Andres et al.
The finding that number processing activates a cortical network partly overlapping that recruited for hand movements has renewed interest in the relationship between number and finger representations. Further evidence about a possible link between fingers and numbers comes from developmental studies showing that finger movements play a crucial role in learning counting. However, increased activity in hand motor circuits during counting may unveil unspecific processes, such as shifting attention, reciting number names, or matching items with a number name. To address this issue, we used transcranial magnetic stimulation to measure changes in corticospinal (CS) excitability during a counting task performed silently and using either numbers or letters of the alphabet to enumerate items. We found an increased CS excitability of hand muscles during the counting task, irrespective of the use of numbers or letters, whereas it was unchanged in arm and foot muscles. Control tasks allowed us to rule out a possible influence of attention allocation or covert speech on CS excitability increase of hand muscles during counting. The present results support a specific involvement of hand motor circuits in counting because no CS changes were found in arm and foot muscles during the same task. However, the contribution of hand motor areas is not exclusively related to number processing because an increase in CS excitability was also found when letters were used to enumerate items. This finding suggests that hand motor circuits are involved whenever items have to be put in correspondence with the elements of any ordered series.
Sato et al.
Developmental and cross-cultural studies show that finger counting represents one of the basic number learning strategies.

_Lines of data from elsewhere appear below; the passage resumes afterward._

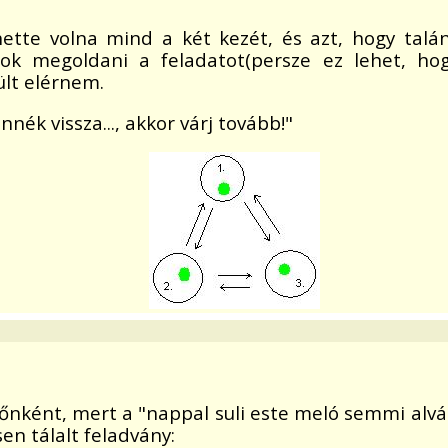
ehette volna mind a két kezét, és azt, hogy ta
tok megoldani a feladatot(persze ez lehet, hog
ült elérnem.
ék vissza..., akkor várj tovább!"
dőnként, mert a "nappal suli este meló semmi alvás 
n tálalt feladvány: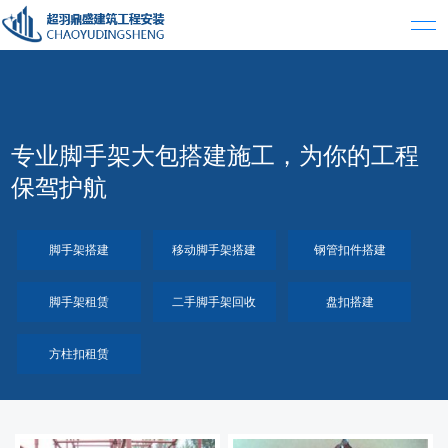
专业脚手架大包搭建施工，为你的工程
保驾护航
脚手架搭建
移动脚手架搭建
钢管扣件搭建
脚手架租赁
二手脚手架回收
盘扣搭建
方柱扣租赁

However, despite the ubiquity of such an embodied strategy, the issue of whether there is a neural link between numbers and fingers in adult, literate individuals remains debated. Here, we used transcranial magnetic stimulation to study changes of excitability of hand muscles of individuals performing a visual parity judgment task, a task not requiring counting, on Arabic numerals from 1 to 9. Although no modulation was observed for the left hand muscles, an increase in amplitude of motor-evoked potentials was found for the right hand muscles. This increase was specific for smaller numbers (1 to 4) as compared to larger numbers (6 to 9). These findings indicate a close relationship between hand/finger and numerical representations.